|Title:||Impact of Long COVID Syndrome on Lung Function in an Irish Population|
|Institution:||St Vincent's University Hospital|
|Poster:||Click to view poster|
|Abstract:||Impact of Long COVID Syndrome on Lung Function in an Irish Population|
G. Nolan, E. Garvey, S. O’ Beirne
St Vincent’s University Hospital, Dublin.
Long COVID syndrome is defined as ‘signs and symptoms lasting more than 12 weeks that are not explained by an alternate diagnosis’. It is thought that between 10-50% of survivors may develop Long COVID, with many experiencing ongoing symptoms such as, dyspnoea, cough and fatigue.

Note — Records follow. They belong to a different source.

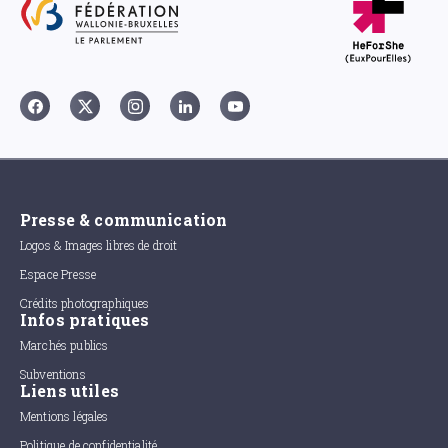
Presse & communication
Logos & Images libres de droit
Espace Presse
Crédits photographiques
Infos pratiques
Marchés publics
Subventions
Liens utiles
Mentions légales
Politique de confidentialité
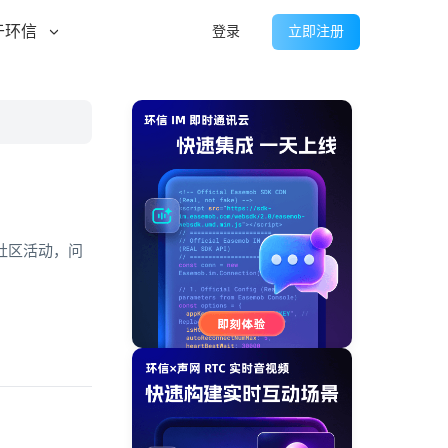
于环信
登录
立即注册
社区活动，问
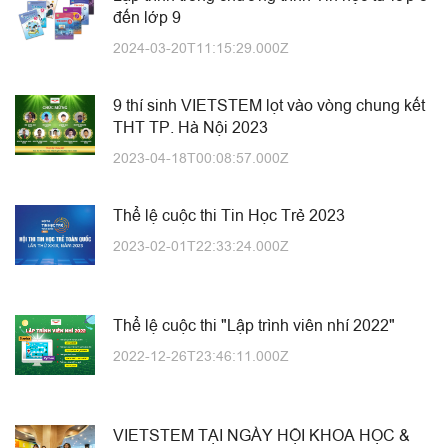
đến lớp 9
2024-03-20T11:15:29.000Z
9 thí sinh VIETSTEM lọt vào vòng chung kết
THT TP. Hà Nội 2023
2023-04-18T00:08:57.000Z
Thể lệ cuộc thi Tin Học Trẻ 2023
2023-02-01T22:33:24.000Z
Thể lệ cuộc thi "Lập trình viên nhí 2022"
2022-12-26T23:46:11.000Z
VIETSTEM TẠI NGÀY HỘI KHOA HỌC &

A retrospective audit of patients attending the Pulmonary Laboratory at St Vincent’s University Hospital was conducted. All pulmonary function tests (PFTs) were carried out according to the ATS/ERS 2005. Data (as percentage, mean ± SD, as appropriate) from the first 100 patients is presented in Table 1.
Table 1. Results
Females v Males 59% v 41%
Age years 48 ± 13
BMI kg/m2 30.88 ± 7.76
Smoking history 72% non, 26% ex, 2% current smokers
Underlying conditions Respiratory & Cardiac 30% & 21%
Admitted to hospital 36% (20 required oxygen therapy)
Admitted to ICU 13% (9 were intubated)
Abnormal PFT results Spirometry 18%, DLCO 46%, MEP 36%, MIP 67%
Gas exchange (DLCO) and inspiratory muscle strength (MIP) were the most reduced lung function parameters. The results of this retrospective audit of Irish patients is consistent with current published data. Further research is required to identify cause and treatments for this new syndrome.